Apesar desta discrepância, no que se refere à informação disponível para as espécies

bacterianas em particular, se considerarmos apenas os géneros, verificamos que o género

comprovadamente mais abundante na cavidade oral (Streptococcus) (17) é dominante em

termos de proteínas presentes. A abundância relativa de estudos de proteómica com

Streptococcus pyogenes. Além disso, o estudo da adesão de Streptococci a superfícies (orais e

não só) e o papel destes microrganismos como colonizadores primários do biofilme oral tem

sido explorado nos estudos de proteómica. Isto porque o conhecimento das interações entre as

proteínas à superfície de Streptococci e as proteínas das superfícies orais e de outros

microrganismos colonizadores do biofilme oral podem ter aplicações muito importantes

nomeadamente no controlo da formação e desenvolvimento do biofilme oral e

consequentemente na prevenção e terapêutica de patologias infecciosas da cavidade oral (54).

À primeira vista a existência de muita informação sobre Salmonella enterica

colocando esta bactéria entre outras que estão associadas a patologias da cavidade oral

(Figura 10) pode parecer estanha. No entanto, é preciso considerar que esta espécie tem sido

bastante estudada como agente patogénico intestinal e portanto existe muita informação

proteómica disponível nas bases de dados.

Os resultados apresentados neste trabalho confirmam a falta de anotação que existe em

relação às proteínas bacterianas, não só pelo facto de apenas cerca de 1/5 do total de proteínas

compiladas na base inicial estar revista na base de dados UniProtKB, mas também pela

análise da classificação ontológica das proteínas presentes na tabela final. Como está patente

nos resultados a grande maioria das proteínas está anotada com ontologias pouco informativas

quer em relação ao processo biológico, quer em relação à localização celular, quer mesmo à

função molecular das várias proteínas.

A lista de proteínas obtidas neste trabalho será utilizada para atualizar a base de dados

OralOme e servirá ainda de input para uma ferramenta de previsão de interações entre

proteínas dos microrganismos presentes na cavidade oral e proteínas do hospedeiro. Uma

versão inicial desta ferramenta de interactómica (OralInt) já está disponível e foi submetida

para publicação, embora apenas com as 1212 proteínas identificadas em estudos de amostras

da cavidade oral (23). Como foi já largamente expresso ao longo desta discussão este número

não reflete certamente a totalidade de proteínas na cavidade oral e por isso a tabela produzida

com este trabalho permitirá melhorar em grande medida o desenvolvimento da ferramenta de

interactómica cumprindo o objectivo maior deste trabalho.

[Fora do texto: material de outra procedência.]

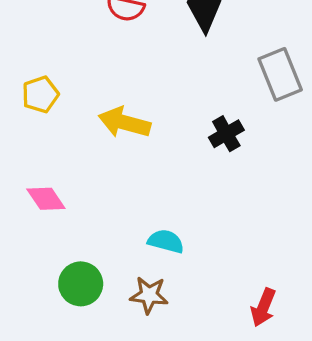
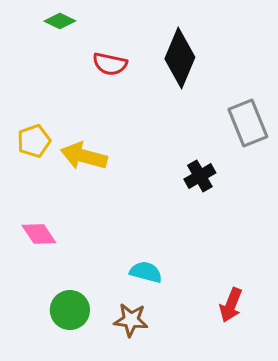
yellow arrow: (124, 123) -> (84, 156), moved
red arrow: (263, 307) -> (231, 305), moved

Os dados gerados nesta compilação manual fornecem uma base para o

desenvolvimento de algoritmos que permitirão o estudo das interações entre as proteínas

humanas e microbianas presentes na cavidade oral. A informação sobre essas interações, por

sua vez, é essencial na compreensão dos mecanismos envolvidos em doenças infeciosas como

a Cárie, Periodontite (16) e em patologias sistémicas com manifestações na cavidade oral.